Eighteen months after buying a new smartphone, you notice it. The battery that once lasted a full day now dies by mid-afternoon. You assume the battery has degraded — lithium-ion cells do lose capacity over charge cycles, after all. But the battery is only part of the story, and in many cases, it’s the smaller part. The real drain is coming from software: updates, background processes, and design decisions that systematically increase power consumption long after you’ve stopped thinking of your phone as new.
The Update That Takes More Than It Gives
Every major operating system update arrives with a list of new features and security patches. What the release notes don’t mention is the computational overhead. iOS and Android updates consistently increase the processing demands on the device’s hardware. New animations require more GPU cycles. Expanded notification systems poll servers more frequently. Machine learning features — predictive text, photo categorisation, real-time voice processing — run background tasks that didn’t exist when the phone shipped.

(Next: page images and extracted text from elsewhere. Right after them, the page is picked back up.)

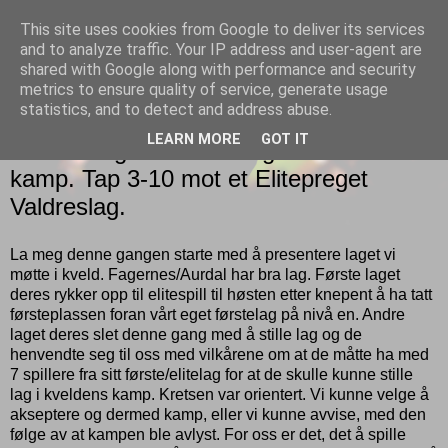
This site uses cookies from Google to deliver its services
Gutt
and to analyze traffic. Your IP address and user-agent are
shared with Google along with performance and security
metrics to ensure quality of service, generate usage
statistics, and to detect and address abuse.
LØRDAG 25. JUNI 2016
LEARN MORE
GOT IT
Tøft for lag 4 i vårsesongens siste
kamp. Tap 3-10 mot et Elitepreget
Valdreslag.
La meg denne gangen starte med å presentere laget vi
møtte i kveld. Fagernes/Aurdal har bra lag. Første laget
deres rykker opp til elitespill til høsten etter knepent å ha tatt
førsteplassen foran vårt eget førstelag på nivå en. Andre
laget deres slet denne gang med å stille lag og de
henvendte seg til oss med vilkårene om at de måtte ha med
7 spillere fra sitt første/elitelag for at de skulle kunne stille
lag i kveldens kamp. Kretsen var orientert. Vi kunne velge å
akseptere og dermed kamp, eller vi kunne avvise, med den
følge av at kampen ble avlyst. For oss er det, det å spille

A phone released in 2023 was optimised for the software it shipped with. By 2025, it’s running an operating system designed with 2025 hardware in mind — faster processors, more RAM, larger batteries. The old hardware must work harder to execute the same instructions, consuming more power per task. Apple’s own battery health documentation acknowledges that software updates can affect battery performance, though the company frames this as an inevitable side effect rather than a design choice.
Background Activity You Never Authorised
Check your phone’s battery usage screen right now. Beneath the apps you actively used today, you’ll find a list of applications that consumed power while you weren’t looking. Social media apps refresh feeds, pre-load videos, and ping location services at intervals measured in minutes. Messaging platforms maintain persistent connections to multiple servers. Email clients sync across accounts on schedules you probably never configured and may not know how to change.
A study by researchers at Purdue University found that on average, only 10 to 30 percent of an app’s energy consumption is spent on the core function the user actually wants. The remaining 70 to 90 percent goes to analytics, advertising modules, location tracking, and data transmission to third-party servers. The flashlight app you downloaded doesn’t need much power to illuminate your screen. But the advertising SDK embedded inside it is busy transmitting your device ID, location, and usage patterns to a dozen data brokers while the torch is on.
Designed Thickness, Designed Limits
Modern smartphones are thinner than they need to be. The Samsung Galaxy S24 measures 7.6 millimetres thick. The iPhone 15 Pro comes in at 8.25 millimetres. Both dimensions represent engineering choices that prioritise aesthetics over battery capacity. A phone even two millimetres thicker could accommodate a significantly larger battery — estimates suggest 15 to 25 percent more capacity — without meaningfully changing the user experience. Nobody has ever complained that their phone was too thick. Millions complain daily that it doesn’t last long enough.
The thinness race is driven by marketing differentiation, not user demand. Each product launch features measurements and weight comparisons as headline specifications, training consumers to associate slimness with technological progress. The trade-off — less physical space for the component that determines how long the device remains functional — is never presented as a trade-off. It is presented as an achievement.
The Charging Cycle Illusion
Lithium-ion batteries do degrade. After 500 complete charge cycles, a typical smartphone battery retains approximately 80 percent of its original capacity. That’s a genuine 20 percent loss. But users commonly report battery performance declines of 40 to 50 percent over the same period — far exceeding what chemical degradation alone can explain.
The gap between expected degradation and experienced degradation is filled by software. Each update adds features that consume more power. Each newly installed app brings its own background processes. Push notification volume increases as more services compete for attention. The battery is losing capacity at one rate while the demands on it are increasing at a faster rate. The result feels like rapid battery decline, but much of what users experience as hardware failure is actually software inflation — the steady, invisible expansion of what the device is expected to do.
Replacement as Revenue
Phone manufacturers operate on upgrade cycles of two to three years. A device that performed perfectly at 36 months would weaken the incentive to buy its successor. Battery anxiety — the specific stress of watching a percentage counter drop through the afternoon — is one of the most powerful motivators for replacement. Surveys by Counterpoint Research consistently rank battery life as the primary reason consumers upgrade, ahead of camera quality, screen size, or processing speed.
Making batteries user-replaceable would extend device lifespans significantly. Until the EU’s new regulation requiring removable batteries takes full effect, most flagship phones seal the battery behind glued glass panels that require professional tools and thermal equipment to open. The technical justification — water resistance, structural integrity — is genuine but incomplete. A replaceable battery costs a manufacturer nothing in materials. What it costs them is a customer who keeps the same phone for five years instead of two.
Your battery isn’t simply ageing. It’s being outpaced by software that demands more from it each month, housed in a shell designed to be as thin as possible rather than as durable as possible, and sealed shut to ensure that when the decline becomes unbearable, the solution is a new phone rather than a new battery. The degradation is real. The inevitability of it is not.